(WHAT IS BEING ASKED):
Write the entries out again in full and unchanged, dropping every image.

(SOURCE DATA):
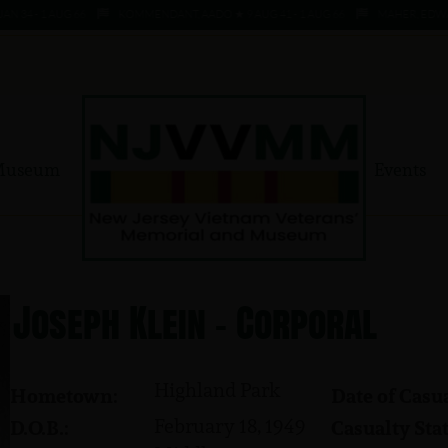
4 - 1 AUG 66
KOMMENDANT, AADO ★ 9 AUG 41 - 1 AUG 66
MAHER, EDWARD ★ 
Museum
Events
Joseph Klein - Corporal
Highland Park
Hometown:
Date of Casua
February 18, 1949
D.O.B.:
Casualty Stat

(RESULT OF THIS TASK):
4 - 1 AUG 66
KOMMENDANT, AADO ★ 9 AUG 41 - 1 AUG 66
MAHER, EDWARD ★ 
Museum
Events
Joseph Klein - Corporal
Highland Park
Hometown:
Date of Casua
February 18, 1949
D.O.B.:
Casualty Stat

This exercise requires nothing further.